In 2006, the United Nations Security Council imposed sanctions on Iran. Between 2006 and 2010, the United Nations imposed a total of four rounds of economic sanctions on Iran. They included an embargo on materials related to uranium production and enrichment, financial transaction restrictions, asset freezes, and travel bans.
The United States first imposed sanctions on Iran on November 14, 1979. President Jimmy Carter responded to the November 4, 1979 hostage crisis. Iranian students took 66 Americans hostage at the U.S. Embassy in Tehran. Carter froze all Iranian assets that were under the jurisdiction of the United States.
In January 1984, the United States imposed additional sanctions in response to the bombing of the U.S. Marine base in Beirut. It had been carried out by Iran's client, Hezbollah. The United States designated Iran as a state sponsor of terrorism. The designation remains in place. It triggers restrictions on U.S. foreign assistance, a ban on arms transfers, and export controls for dual-use items.
Iran's Role in the Middle East
Iran supports disruption in Iraq, Syria, and anywhere else its fellow Shiites are fighting Sunni Muslims. Between 1980 and 1988, Iran fought a war with Iraq that led to clashes between the U.S. Navy and Iranian military forces between 1987 and 1988.
Through much of the 1980s, the United States financed the Nicaraguan “contras” rebellion against the Sandinista government by secretly selling arms to Iran. This led to the Iran-Contra Scandal in 1986, which implicated members of the Reagan administration in illegal activities.
From October 1984 to October 1986, the United States assisted the military activities of the Nicaraguan contra rebels during the prohibition on such aid. It financed this by selling U.S. arms to Iran in contravention of stated U.S. policy. That was also possibly in violation of arms-export controls.
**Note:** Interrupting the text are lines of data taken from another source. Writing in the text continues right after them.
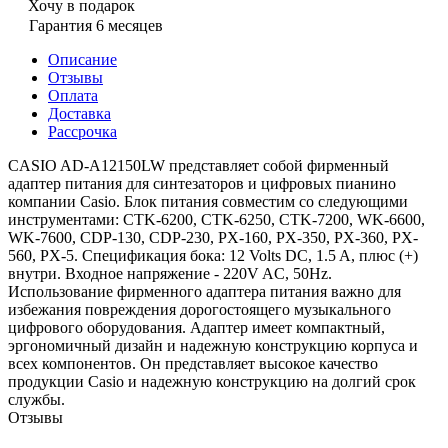
Хочу в подарок
Гарантия 6 месяцев
Описание
Отзывы
Оплата
Доставка
Рассрочка
CASIO AD-A12150LW представляет собой фирменный
адаптер питания для синтезаторов и цифровых пианино
компании Casio. Блок питания совместим со следующими
инструментами: CTK-6200, CTK-6250, CTK-7200, WK-6600,
WK-7600, CDP-130, CDP-230, PX-160, PX-350, PX-360, PX-
560, PX-5. Спецификация бока: 12 Volts DC, 1.5 A, плюс (+)
внутри. Входное напряжение - 220V AC, 50Hz.
Использование фирменного адаптера питания важно для
избежания повреждения дорогостоящего музыкального
цифрового оборудования. Адаптер имеет компактный,
эргономичный дизайн и надежную конструкцию корпуса и
всех компонентов. Он представляет высокое качество
продукции Casio и надежную конструкцию на долгий срок
службы.
Отзывы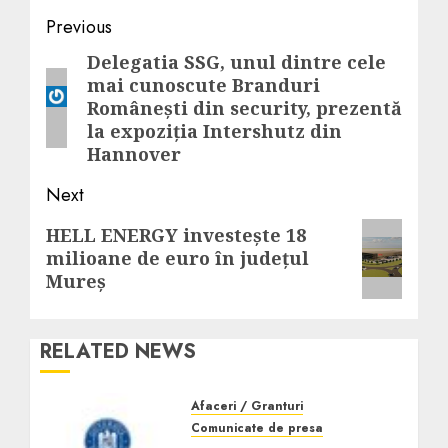
Post
Previous
navigation
Delegatia SSG, unul dintre cele
Previous
mai cunoscute Branduri
post:
Românești din security, prezentă
la expoziția Intershutz din
Hannover
Next
Next
HELL ENERGY investește 18
milioane de euro în județul
post:
Mureș
RELATED NEWS
Afaceri / Granturi
Comunicate de presa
In late November 1986, Reagan administration officials announced that some of the proceeds from the sale of U.S. arms to Iran were used to fund the Contras. The Iran/Contra Report of Independent Counsel found that some of Reagan’s advisers and Cabinet members sitting on the National Security Council were involved. They set up Oliver North and other National Security Agency employees as scapegoats to protect the Reagan administration. The report added that much of the best evidence of the cover-up was made in the last year of the Counsel’s investigation, too late for most prosecutions.